**DIRECTIONS FOR THIS TASK**
Show every line from the entries that follow which holds the word "Kjøper".

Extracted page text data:
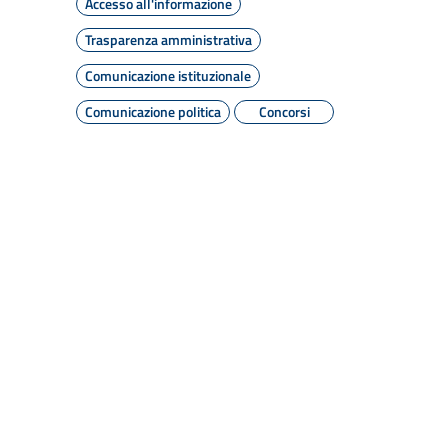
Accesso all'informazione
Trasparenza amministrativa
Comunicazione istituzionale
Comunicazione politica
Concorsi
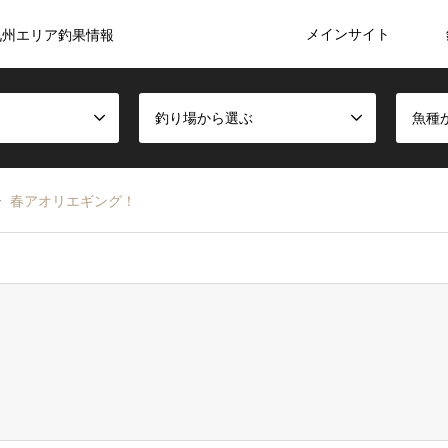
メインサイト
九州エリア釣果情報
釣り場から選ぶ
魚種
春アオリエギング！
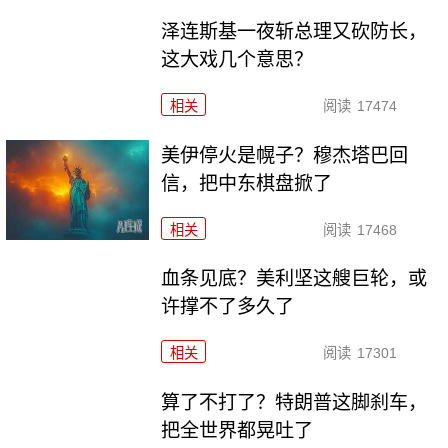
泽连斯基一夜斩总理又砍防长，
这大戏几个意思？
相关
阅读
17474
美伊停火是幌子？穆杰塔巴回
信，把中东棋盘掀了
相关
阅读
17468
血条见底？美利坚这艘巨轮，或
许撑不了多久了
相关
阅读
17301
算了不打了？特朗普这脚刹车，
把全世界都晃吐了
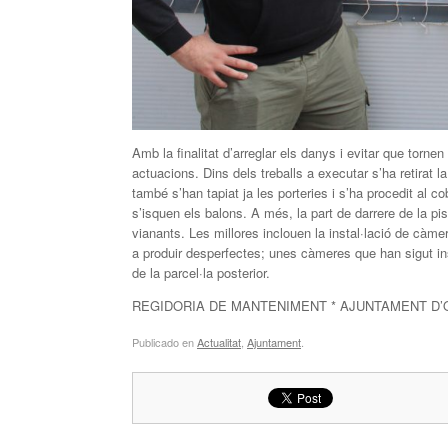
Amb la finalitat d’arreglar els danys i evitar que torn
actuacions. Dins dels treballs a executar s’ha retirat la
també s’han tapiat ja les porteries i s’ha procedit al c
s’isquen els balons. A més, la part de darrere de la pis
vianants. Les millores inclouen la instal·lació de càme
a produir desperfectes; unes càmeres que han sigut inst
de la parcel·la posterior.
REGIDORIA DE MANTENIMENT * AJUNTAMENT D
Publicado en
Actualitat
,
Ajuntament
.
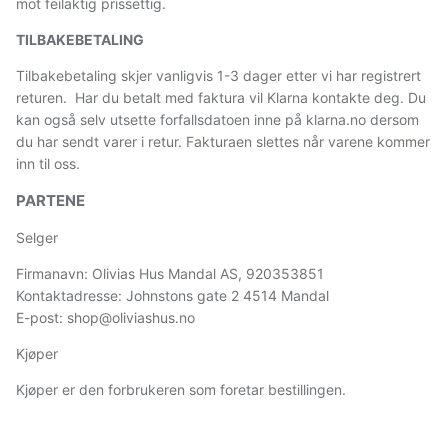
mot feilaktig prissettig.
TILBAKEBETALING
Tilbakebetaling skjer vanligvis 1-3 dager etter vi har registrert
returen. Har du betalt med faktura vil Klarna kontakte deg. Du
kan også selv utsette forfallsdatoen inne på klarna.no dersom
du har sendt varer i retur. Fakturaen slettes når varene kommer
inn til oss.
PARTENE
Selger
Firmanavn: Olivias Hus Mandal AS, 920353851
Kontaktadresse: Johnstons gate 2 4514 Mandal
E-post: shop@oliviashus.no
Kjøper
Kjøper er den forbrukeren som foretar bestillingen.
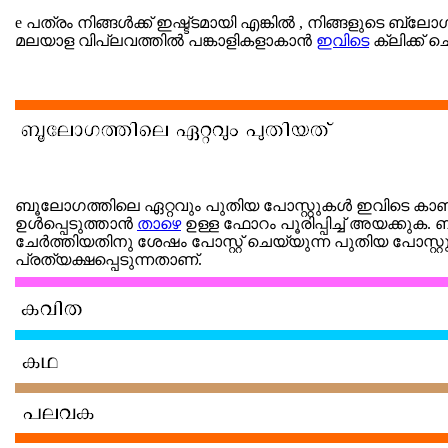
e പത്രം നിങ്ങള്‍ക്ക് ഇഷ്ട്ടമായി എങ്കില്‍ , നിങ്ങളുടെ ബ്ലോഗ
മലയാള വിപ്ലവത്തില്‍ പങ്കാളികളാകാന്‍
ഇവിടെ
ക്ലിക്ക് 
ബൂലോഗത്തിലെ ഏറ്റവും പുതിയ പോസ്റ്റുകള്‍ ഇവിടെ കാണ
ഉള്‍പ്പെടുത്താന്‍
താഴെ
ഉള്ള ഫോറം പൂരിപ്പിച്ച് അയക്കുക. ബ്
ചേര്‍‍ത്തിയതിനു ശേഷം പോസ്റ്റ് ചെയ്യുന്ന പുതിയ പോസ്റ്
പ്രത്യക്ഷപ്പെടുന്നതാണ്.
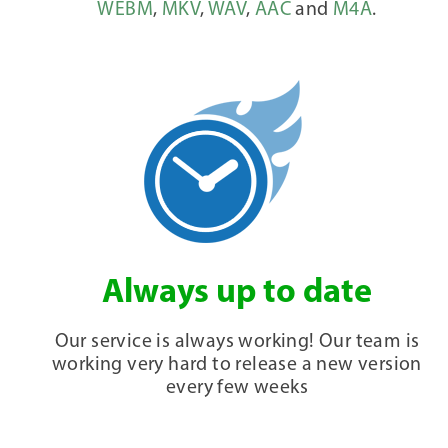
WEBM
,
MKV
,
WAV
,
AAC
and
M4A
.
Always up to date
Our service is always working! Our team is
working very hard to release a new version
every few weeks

==

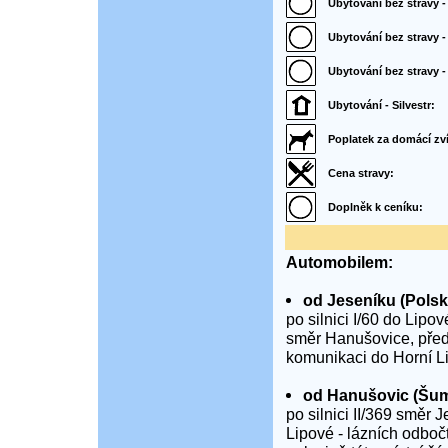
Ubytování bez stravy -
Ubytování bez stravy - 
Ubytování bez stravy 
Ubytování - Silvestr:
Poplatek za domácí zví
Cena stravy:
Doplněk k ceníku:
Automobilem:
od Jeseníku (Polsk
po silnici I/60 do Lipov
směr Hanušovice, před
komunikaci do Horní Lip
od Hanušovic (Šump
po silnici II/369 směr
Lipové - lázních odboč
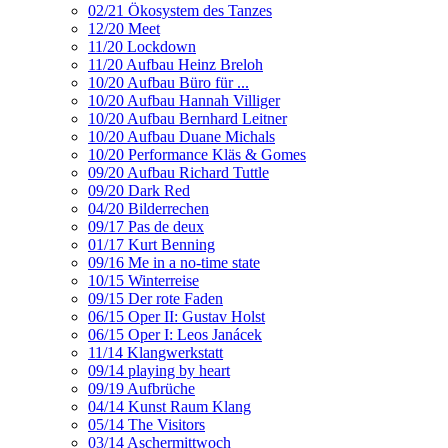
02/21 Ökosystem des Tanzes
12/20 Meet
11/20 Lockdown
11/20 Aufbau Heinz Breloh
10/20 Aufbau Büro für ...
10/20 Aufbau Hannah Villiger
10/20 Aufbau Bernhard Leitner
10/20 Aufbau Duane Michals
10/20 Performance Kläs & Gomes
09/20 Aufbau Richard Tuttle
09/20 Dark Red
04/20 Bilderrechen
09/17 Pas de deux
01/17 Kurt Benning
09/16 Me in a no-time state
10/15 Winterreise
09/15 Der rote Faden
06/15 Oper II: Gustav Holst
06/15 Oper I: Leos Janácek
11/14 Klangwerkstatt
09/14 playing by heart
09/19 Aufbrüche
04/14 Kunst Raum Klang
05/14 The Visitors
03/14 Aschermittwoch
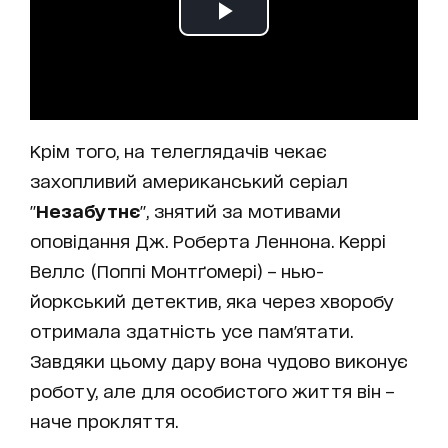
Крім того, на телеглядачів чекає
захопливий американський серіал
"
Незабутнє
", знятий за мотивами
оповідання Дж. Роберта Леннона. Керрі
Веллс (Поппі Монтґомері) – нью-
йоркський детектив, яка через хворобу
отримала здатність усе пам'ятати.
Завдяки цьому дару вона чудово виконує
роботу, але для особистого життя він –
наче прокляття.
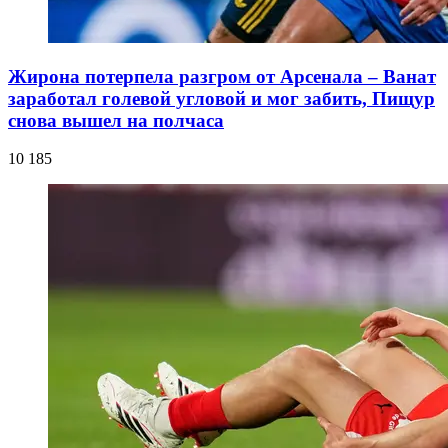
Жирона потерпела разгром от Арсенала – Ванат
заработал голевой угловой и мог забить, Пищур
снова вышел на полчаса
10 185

**EXERCISE ANSWER**
Kjøper
Kjøper er den forbrukeren som foretar bestillingen.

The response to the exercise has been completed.